Development of three murine models of Staphylococcus aureus infection to aid in the characterization of a broadly protective vaccine and elucidation of immune responses to different routes of infection (155.29)

Abstract

Abstract Staphylococcus aureus is a common etiological agent of nosocomial and community acquired infections. Pan-antibiotic resistant strains of S. aureus have emerged at an alarming rate, making vaccination an important defense against S. aureus. S. aureus causes a variety of infections that differ in route of infection and disease progression, but previous experimental vaccines have focused on only one type of infection. Hence, multiple animal models are an important tool in studying broadly protective S. aureus vaccines. We sought to develop several murine models that mimic both planktonic and biofilm-mediated S. aureus disease. We focused on three infections that are of the greatest concern: biofilm-mediated implant infection, skin and soft tissue infection (SSTI), and sepsis.
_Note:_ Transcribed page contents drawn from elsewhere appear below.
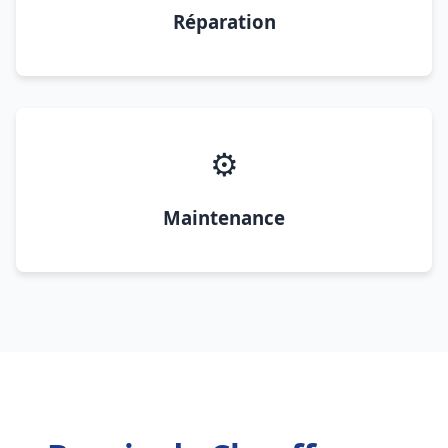
Réparation
⚙️
Maintenance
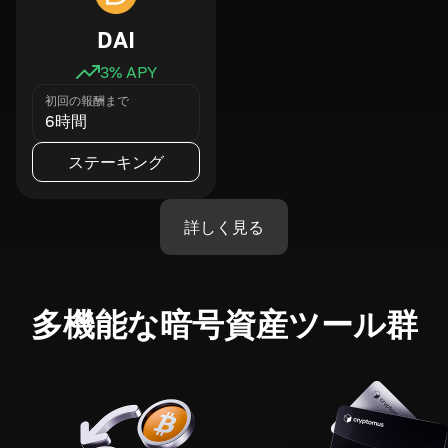
DAI
3
% APY
初回の報酬まで
6時間
ステーキング
詳しく見る
多機能な暗号資産ツール群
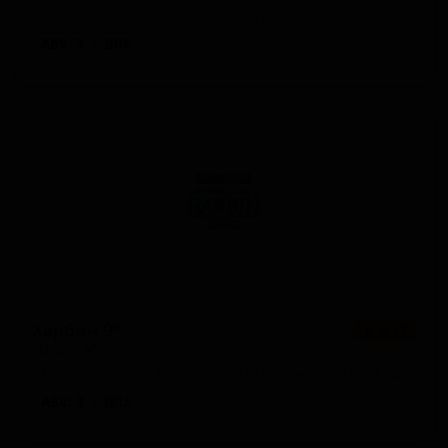
China / People's Republic of China — Пшеничное пиво - прочие
ABV: 3
IBU: -
Харбин 9°
★ 2.17
Harbin 9°
China / People's Republic of China — Светлый лагер
ABV: 3
IBU: -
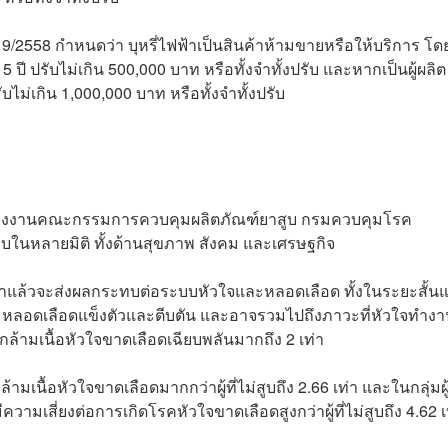
9/2558 กำหนดว่า บุหรี่ไฟฟ้าเป็นสินค้าห้ามขายหรือให้บริการ โดยผ
5 ปี ปรับไม่เกิน 500,000 บาท หรือทั้งจำทั้งปรับ และหากเป็นผู้ผลิต 
รับไม่เกิน 1,000,000 บาท หรือทั้งจำทั้งปรับ
โดยกองงานคณะกรรมการควบคุมผลิตภัณฑ์ยาสูบ กรมควบคุมโรค
บในหลายมิติ ทั้งด้านสุขภาพ สังคม และเศรษฐกิจ
ฟฟ้าแล้วจะส่งผลกระทบต่อระบบหัวใจและหลอดเลือด ทั้งในระยะสั้น
ลอดเลือดแข็งตัวและตีบตัน และอาจรวมไปถึงภาวะที่หัวใจทำงา
ะกล้ามเนื้อหัวใจขาดเลือดเฉียบพลันมากถึง 2 เท่า
้ามเนื้อหัวใจขาดเลือดมากกว่าผู้ที่ไม่สูบถึง 2.66 เท่า และในกลุ่มผู้ท
ีความเสี่ยงต่อการเกิดโรคหัวใจขาดเลือดสูงกว่าผู้ที่ไม่สูบถึง 4.62 เ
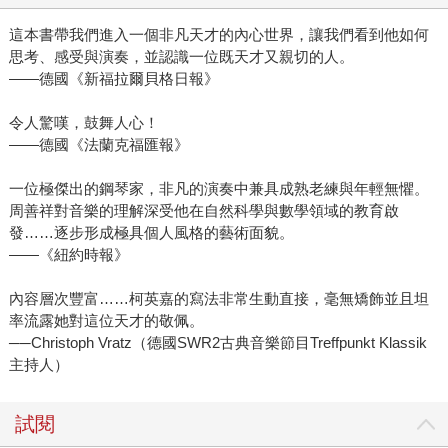
這本書帶我們進入一個非凡天才的內心世界，讓我們看到他如何
思考、感受與演奏，並認識一位既天才又親切的人。
——德國《新福拉爾貝格日報》
令人驚嘆，鼓舞人心！
——德國《法蘭克福匯報》
一位極傑出的鋼琴家，非凡的演奏中兼具成熟老練與年輕無懼。
周善祥對音樂的理解深受他在自然科學與數學領域的教育啟
發……逐步形成極具個人風格的藝術面貌。
——《紐約時報》
內容層次豐富……柯英嘉的寫法非常生動直接，毫無矯飾並且坦
率流露她對這位天才的敬佩。
──Christoph Vratz（德國SWR2古典音樂節目Treffpunkt Klassik
主持人）
試閱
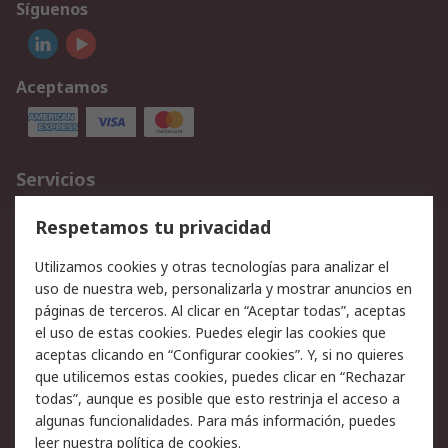
Síguenos
Aceptamos
Servicios
Cómo realizar pedidos
Devoluciones
Respetamos tu privacidad
Facturación y pago
Formas de entrega
Utilizamos cookies y otras tecnologías para analizar el
Ofertas
Soporte técnico
uso de nuestra web, personalizarla y mostrar anuncios en
páginas de terceros. Al clicar en “Aceptar todas”, aceptas
Legal
el uso de estas cookies. Puedes elegir las cookies que
aceptas clicando en “Configurar cookies”. Y, si no quieres
Aviso legal
Política de privacidad -
que utilicemos estas cookies, puedes clicar en “Rechazar
Actualizada
todas”, aunque es posible que esto restrinja el acceso a
Política sobre cookies
Seguridad de emails
algunas funcionalidades. Para más información, puedes
Certificaciones de
Condiciones de venta
leer nuestra
política de cookies
.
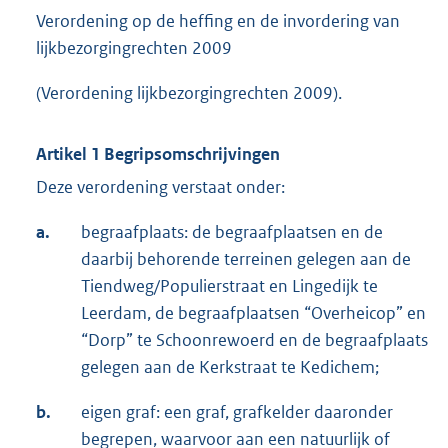
Verordening op de heffing en de invordering van
lijkbezorgingrechten 2009
(Verordening lijkbezorgingrechten 2009).
Artikel 1 Begripsomschrijvingen
Deze verordening verstaat onder:
a.
begraafplaats: de begraafplaatsen en de
daarbij behorende terreinen gelegen aan de
Tiendweg/Populierstraat en Lingedijk te
Leerdam, de begraafplaatsen “Overheicop” en
“Dorp” te Schoonrewoerd en de begraafplaats
gelegen aan de Kerkstraat te Kedichem;
b.
eigen graf: een graf, grafkelder daaronder
begrepen, waarvoor aan een natuurlijk of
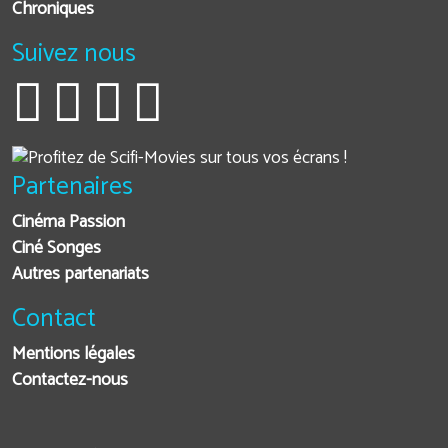
Chroniques
Suivez nous
Partenaires
Cinéma Passion
Ciné Songes
Autres partenariats
Contact
Mentions légales
Contactez-nous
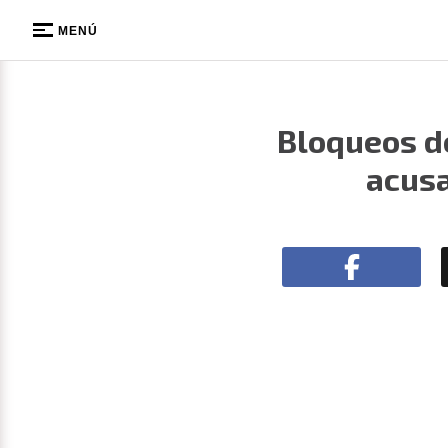
MENÚ
Bloqueos d
acusa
We have reproducibly generated a local, chronic, biofilm-mediated implant infection in 100% of C57BL/6 mice, and have determined the minimum dose that results in a chronic infection rate of 100%. We have also made progress towards determining the LD50, maximum non-lethal dose, and minimum lethal dose of S. aureus in a BALB/c sepsis model, as well as reproducibly produced SSTI in BALB/c mice. We plan to use these models to elucidate the memory responses associated with each infection type, and to characterize putative vaccines. If protective immune responses are elicited after vaccination in each of these models, those antigens will be combined into a multivalent vaccine to be tested in all three models.